Si, antes de conocer al bueno de Faría, alguna simpática y bien intencionada, aunque poco precavida alma caritativa hubiera podido infiltrarse sutilmente en el calabozo de Edmundo Dantés para encontrar una explicación a su desdicha, para que pudiera convertir su sufrimiento en un medio para concertar un discurso y un sentido a su existencia (pongamos: “aunque todos te consideren un traidor, aunque no tengas ya fortuna, ni familia, ni amigos, aunque tu amada esté en brazos de tu enemigo, Dios te sigue queriendo”; o “te basta con saber de la integridad de tu conciencia”), lo más seguro es que el prisionero se hubiera comportado con alguna violencia mandando a hacer puñetas a quien sostuviera opiniones tan inoportunas en semejante coyuntura.

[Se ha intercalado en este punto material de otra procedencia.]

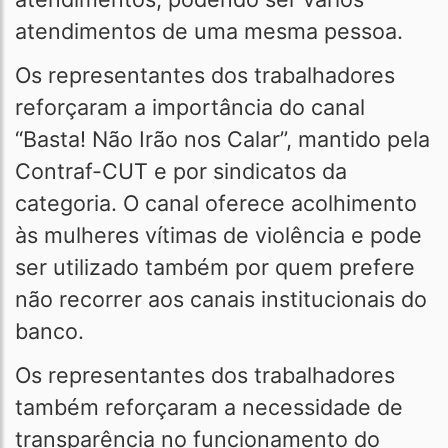
atendimentos de uma mesma pessoa.
Os representantes dos trabalhadores
reforçaram a importância do canal
“Basta! Não Irão nos Calar”, mantido pela
Contraf-CUT e por sindicatos da
categoria. O canal oferece acolhimento
às mulheres vítimas de violência e pode
ser utilizado também por quem prefere
não recorrer aos canais institucionais do
banco.
Os representantes dos trabalhadores
também reforçaram a necessidade de
transparência no funcionamento do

Y no digamos ya si la imprudencia llegase al intento de convencer el pobre Edmundo de que “nada, hombre, el tiempo lo cura todo”, o de que “de todo se aprende”. “¿Aprender?”, podría replicar nuestro protagonista; “¿Aprender a este precio de sufrimiento y desesperación? ¿Para qué, si puede saberse? ¿Para contar los meses hasta que se me extingan todas las fuerzas y me llegue la última hora? ¡Prefiero vivir en la ignorancia!”. Y, claro, tendría razón. Así que ya saben, terapeutas aficionados: antes de buscar tales lugares comunes para explicar las penas de los demás, procuren comprender. Otro día hablaré de la escuela Paris Hilton de pensamiento contemporáneo. Por el momento y a este respecto me conformo con recomendar de nuevo que lean a Ferlosio.